— ASSIGNMENT —
Reproduce the listing that follows in full. Omit its images.

========================================================================

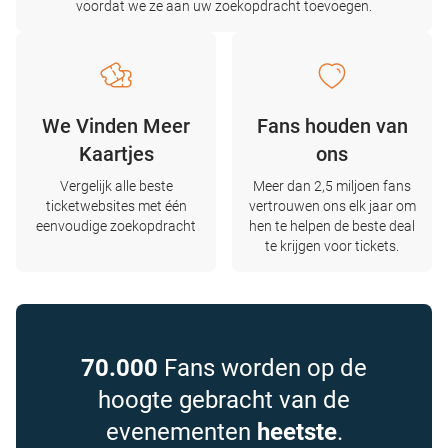
voordat we ze aan uw zoekopdracht toevoegen.
We Vinden Meer
Fans houden van
Kaartjes
ons
Vergelijk alle beste
Meer dan 2,5 miljoen fans
ticketwebsites met één
vertrouwen ons elk jaar om
eenvoudige zoekopdracht
hen te helpen de beste deal
te krijgen voor tickets.
70.000
Fans worden op de
hoogte gebracht van de
evenementen
heetste
.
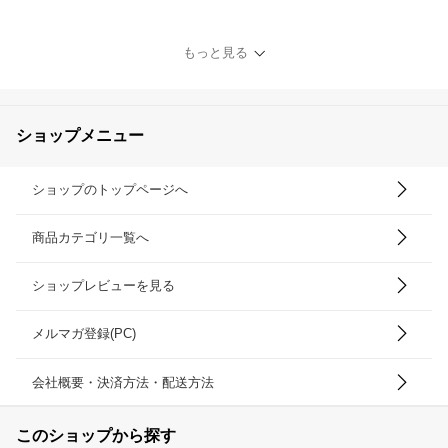
る5色 】 究極の肌触り 白
雲 タオル ベビータオル
ケット (くり衿付) HACO
もっと見る
ON Baby Towel Ket 日本
製 今治 内祝い 出産 赤ち
ゃん ベビー ギフト プレ
ゼント
ショップメニュー
ショップのトップページへ
商品カテゴリ一覧へ
ショップレビューを見る
メルマガ登録(PC)
会社概要・決済方法・配送方法
このショップから探す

========================================================================

— OUTPUT FOR THIS EXERCISE —
voordat we ze aan uw zoekopdracht toevoegen.
We Vinden Meer
Fans houden van
Kaartjes
ons
Vergelijk alle beste
Meer dan 2,5 miljoen fans
ticketwebsites met één
vertrouwen ons elk jaar om
eenvoudige zoekopdracht
hen te helpen de beste deal
te krijgen voor tickets.
70.000
Fans worden op de
hoogte gebracht van de
evenementen
heetste
.
る5色 】 究極の肌触り 白
雲 タオル ベビータオル
ケット (くり衿付) HACO
もっと見る
ON Baby Towel Ket 日本
製 今治 内祝い 出産 赤ち
ゃん ベビー ギフト プレ
ゼント
ショップメニュー
ショップのトップページへ
商品カテゴリ一覧へ
ショップレビューを見る
メルマガ登録(PC)
会社概要・決済方法・配送方法
このショップから探す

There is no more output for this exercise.